Brad Pitt's Chanel No. 5 Ad Is a Ludicrous Parody of Consumer Stupidity


“It’s not a journey... Every journey ends. But we go on. The world turns and we turn with it. Plans disappear. Dreams take over. But wherever I go... there you are. My luck... My fate... My fortune... Chanel No.5 ... inevitable.”

These are the ostensibly erudite words of newly crowned fragrance deity and prophet Brad Pitt.

You can watch Chanel’s latest glossy, advertisement campaign and dismiss it as the cynical, insipid rubbish we have come to expect, or you could not watch it at all (good luck avoiding it in the UK) and dismiss it as cynical, insipid rubbish anyway. Either way, there’s no escaping the fact that above and beyond its contemporaries, it has seriously transcended the parameters of utter, unparalleled stupidity.

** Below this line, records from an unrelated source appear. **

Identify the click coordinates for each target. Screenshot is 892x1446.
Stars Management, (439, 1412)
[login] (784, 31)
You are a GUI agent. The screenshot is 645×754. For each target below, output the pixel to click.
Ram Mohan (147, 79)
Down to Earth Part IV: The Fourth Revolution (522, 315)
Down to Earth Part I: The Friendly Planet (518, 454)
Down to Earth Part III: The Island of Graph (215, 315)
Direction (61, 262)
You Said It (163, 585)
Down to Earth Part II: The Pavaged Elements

Perhaps you disagree? Perhaps you detect a heavily, heavily concealed underscore of profundity to Pitt’s discourse? You’re wrong. There isn’t one.

But what does this cultural artifact indicate for the trajectory of western culture?

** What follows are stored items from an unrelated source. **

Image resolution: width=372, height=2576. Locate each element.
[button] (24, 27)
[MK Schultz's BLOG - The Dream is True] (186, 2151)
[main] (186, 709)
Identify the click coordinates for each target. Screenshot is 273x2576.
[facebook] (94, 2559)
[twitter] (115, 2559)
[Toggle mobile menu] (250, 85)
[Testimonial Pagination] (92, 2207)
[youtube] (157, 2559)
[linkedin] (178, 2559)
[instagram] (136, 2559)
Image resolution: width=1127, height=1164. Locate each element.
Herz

Shameless celebrity endorsement campaigns are nothing new. In fact, they are a staple in the archive of financial propaganda. They’re so banal, so pervasive now that it’s no more out of the ordinary in the viscous zeitgeist of marketing to witness athletes advertising unwholesome liquids they would never drink than actresses publicising unethical cosmetics they wouldn’t likely stoop so low as to use, but who are nevertheless content pretending they “designed” them.

The familiarity of the often clumsy, incommensurable marriage of celebrity and product invites cultural disarmament. It's completely reasonable that Robert Mugabe, for instance, is now the face of a lucrative brand of powdered baby milk. Why wouldn’t he be? There’s nothing at all absurd or invidious about that. I’m buying it. And I don’t even have a baby.

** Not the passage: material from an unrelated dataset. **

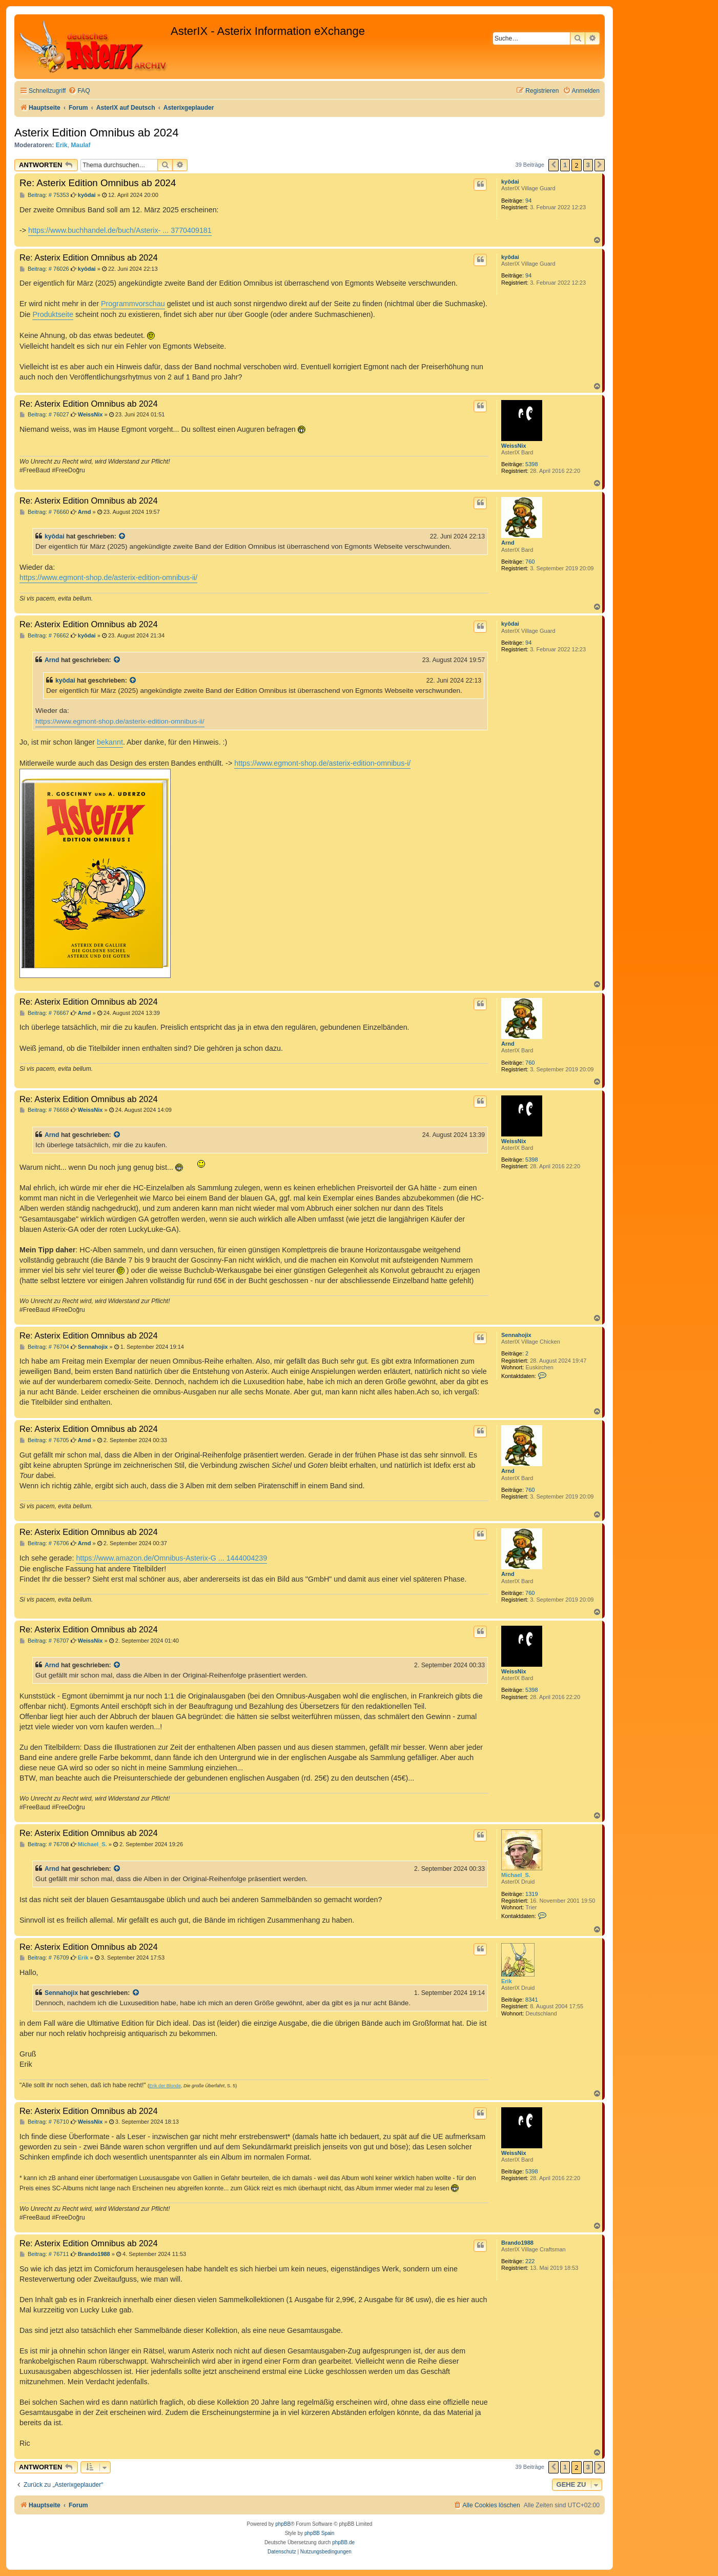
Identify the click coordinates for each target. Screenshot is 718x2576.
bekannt (110, 742)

But then came Hollywood megastar millionaire Brad Pitt’s bizarre turn as Chanel No.5’s mumbling, grizzled middle-aged mascot. And I armed myself. And I recoiled in a revulsion beggaring description.

This is arguably worse than the fictitious, facetious example of fascist murderers advertising baby products I offered previously. Alright, perhaps I am being hyperbolic, but nonetheless. It does hoist the aforementioned phenomenon to a higher plinth of wanton hyper-reality and general inanity than I have ever been victim. In short, it makes absolutely no sense.

Notably, it irritates me to mention the phrase ‘hyper-reality’ because this relates to the kind of postmodern strand of media theory that I have always despised and dismissed, laconically, as seductive, tautological drivel. But this phenomenon is so utterly farcical, is such disjointed nonsense that no modernist argument can really offer an adequate explanation of what, on god’s green earth, it is. (This is aside from the obvious political-economic dynamic; the content means nothing, whilst the form exists, simply, to sell a product). Postmodernists are welcome to it.

The overall familiar modus operandi of the latest in the long line of Chanel’s deliberately retentive arsenal of want-me-buy-me vanity pitches seems to be to exploit the philistine notion that shape, price and paucity are indicators of value. But that is in itself a relatively casual vapidity. It is Pitt’s monologue that evokes the most bewilderment. 

Pitt has developed to be quite a reputable and serious actor in the latter years of his career. See his recent turns in the films of Andrew Dominik such as The Assassination of Jesse James by the Coward Robert Ford or Killing Them Softly.

This is why it is such a shame that, whatever his reasons, presumably and hopefully charitable, he has chosen to discredit the relative integrity he has earned by putting his name and face to what is fast becoming, with good reason, the most parodied advertisement of all time.

Perhaps culturally this farcical display is telling us is that, as a world-system, the West is now so entrenched and lost in its own consumerist, celebrity fetishism that marketers no longer feel the need to attempt to appeal to their subject’s reason.

So cynical have they become that they seem to be quite confident in their conviction that it takes no more than meaningless, sepia images garbed in empty, incompatible phraseology in order to convince us that they are peddling something we really, really need. Of course, we’ve been duped into buying things we don’t really, really need for longer than many of us I imagine care to remember, but that is an over-familiar territory.

 I think this latest trite enterprise that Chanel, and Pitt by association, has flogged us with here is an alarm and an aesthetic atrocity to which heed should be paid. This is because it goes a long way towards showing us how little respect the modern day capitalist has in the consumer subject. Whilst the ad can be construed as a parody of itself in some form, by way of its barrenness it is also unwittingly a mocking parody of the vacant whorishness of the modern day consumer consciousness.

Then again, perhaps Chanel’s marketers are simply morons. It’s inevitable.